Christopher R. Sundstrom, Vancouver, for Respondent.

Douglas O Whitlock, Whitlock & Saunders, Vancouver, for Appellant.

MORGAN, J.

The husband in this dissolution action appeals the trial court's division of property. We think the trial court had discretion to divide the property as it did, but we cannot sustain its reasoning. Accordingly, we grant the husband an opportunity for reconsideration.

Carol Ann White (Carol) and William Frank White (Frank) were married in 1973, separated in 1997, and divorced in 1998. During marriage and before 1993, they acquired a family home subject to a mortgage and a family car subject to a security interest.1 It is undisputed that the home and car were community property when initially acquired.

In early 1993, Carol received an inheritance from her father. Later in 1993, she used $4,000 of it to pay off the family car. In May 1994, she used $26,511 of it to pay off the family home. The sum of those payments, $30,511, is the amount presently in dispute.

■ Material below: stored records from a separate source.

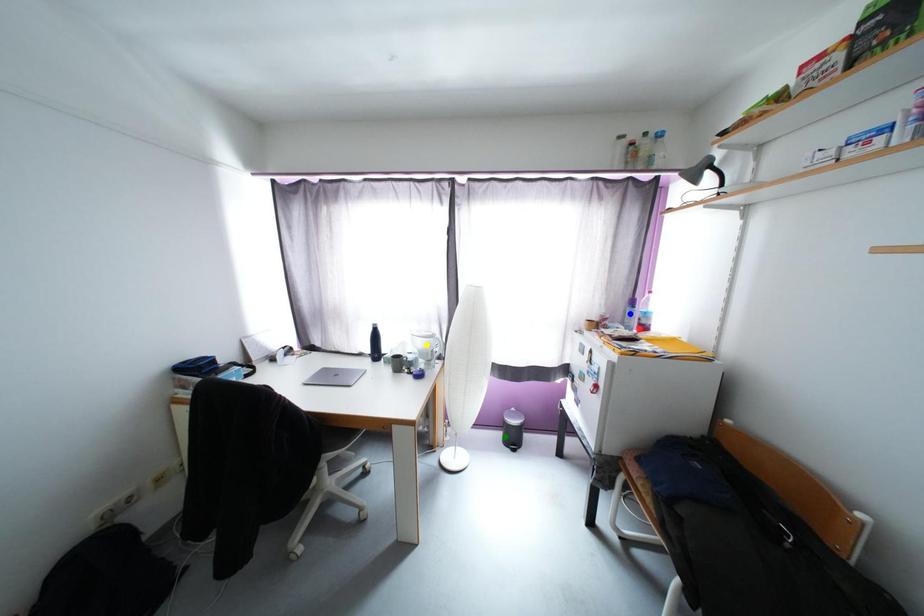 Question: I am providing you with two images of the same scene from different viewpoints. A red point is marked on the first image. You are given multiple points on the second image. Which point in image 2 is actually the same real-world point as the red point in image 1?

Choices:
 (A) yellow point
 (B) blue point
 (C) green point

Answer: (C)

In June 1997, Carol petitioned for dissolution. A year later, the case went to a bench trial. Carol asked that she be awarded $30,511 as her separate property, and that the remaining property be divided equally. She reasoned that the $30,511 was her separate property when she acquired it by inheritance; that it remained her separate property even after she applied it to the family home and car, unless she intended to give it to the community; that Frank had the burden of proving she intended to give it to the community; that Frank had not met his burden; and thus that the $30,511 was still her separate property at the time of trial. She concluded that her separate property should be awarded to her.

Frank asked that the parties' property be divided equally. He reasoned that the $30,511 was Carol's separate property when she acquired it by inheritance; that it became community property when Carol applied it to the house and car, unless Carol intended not to give it to the community; that Carol had the burden of proving the lack of such intent; that Carol had not met her burden; and that the $30,511 was community property at the time of trial. He concluded that community property should be divided equally.

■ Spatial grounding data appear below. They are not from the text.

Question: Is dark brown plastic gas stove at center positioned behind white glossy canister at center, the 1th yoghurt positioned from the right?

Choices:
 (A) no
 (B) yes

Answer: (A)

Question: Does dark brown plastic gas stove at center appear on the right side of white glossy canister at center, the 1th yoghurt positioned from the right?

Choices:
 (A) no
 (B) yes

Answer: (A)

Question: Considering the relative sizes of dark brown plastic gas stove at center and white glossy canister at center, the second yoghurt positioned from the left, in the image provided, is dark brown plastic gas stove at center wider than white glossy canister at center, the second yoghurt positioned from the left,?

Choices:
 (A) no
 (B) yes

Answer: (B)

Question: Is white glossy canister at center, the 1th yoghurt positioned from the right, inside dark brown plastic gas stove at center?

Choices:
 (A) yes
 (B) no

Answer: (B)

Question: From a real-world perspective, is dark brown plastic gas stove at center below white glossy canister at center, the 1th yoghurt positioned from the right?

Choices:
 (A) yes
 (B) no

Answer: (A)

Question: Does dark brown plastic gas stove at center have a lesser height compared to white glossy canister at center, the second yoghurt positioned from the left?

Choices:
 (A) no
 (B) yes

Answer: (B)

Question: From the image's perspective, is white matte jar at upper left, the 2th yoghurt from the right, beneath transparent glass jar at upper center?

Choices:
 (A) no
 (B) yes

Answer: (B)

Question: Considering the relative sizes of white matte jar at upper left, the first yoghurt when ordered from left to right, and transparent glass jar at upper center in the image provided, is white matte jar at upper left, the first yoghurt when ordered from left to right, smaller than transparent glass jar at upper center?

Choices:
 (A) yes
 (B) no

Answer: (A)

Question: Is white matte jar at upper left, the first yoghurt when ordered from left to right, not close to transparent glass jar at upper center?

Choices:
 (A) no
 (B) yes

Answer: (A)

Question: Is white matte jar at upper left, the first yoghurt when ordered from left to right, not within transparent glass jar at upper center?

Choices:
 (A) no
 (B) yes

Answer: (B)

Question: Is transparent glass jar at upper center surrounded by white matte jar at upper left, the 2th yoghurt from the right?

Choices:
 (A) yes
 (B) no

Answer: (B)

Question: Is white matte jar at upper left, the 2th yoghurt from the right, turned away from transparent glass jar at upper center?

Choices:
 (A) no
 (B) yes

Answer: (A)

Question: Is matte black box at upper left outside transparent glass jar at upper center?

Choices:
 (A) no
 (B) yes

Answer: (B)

The trial court embraced Carol's reasoning. It found or concluded in its oral ruling, written findings, or both, that the $30,511 was Carol's separate property when she first inherited it; that the $30,511 was not transformed into community property at the time Carol used it to pay off the house and car unless Carol intended to give it to the community; that Frank had the burden of proving such intent; that Frank had failed to meet his burden; and that the $30,511 was still Carol's separate property at the time of trial.2 In its decree, however, the trial court awarded Carol the first $26,511 of value in the family home, and each party "[o]ne half the net equity of the family home ... minus the [$]26,511.30 the wife was awarded as her separate property."3 It also awarded Carol the first $4,000 of value in the family car, "which shall be considered the wife's separate property[,]"4 and each party one half the remainder. It distributed the other assets and debts in approximately equal fashion.

The question on appeal is whether the trial court properly characterized and awarded the $30,511 as separate property. Carol answers yes, while Frank answers no. A trial court has broad discretion when distributing property in a dissolution case.5 Under appropriate circumstances, it need not divide community property equally,6 and it need not award separate property to its owner.7 According to RCW 26.09.080, the court need only "make such disposition of the property and the liabilities of the parties, either community or separate, as shall appear just and equitable after considering all relevant factors[.]"

When exercising this broad discretion, a trial court focuses on the assets then before it-i.e., on the parties' assets at the time of trial.8 If one or both parties disposed of an asset before trial, the court simply has no ability to distribute that asset at trial.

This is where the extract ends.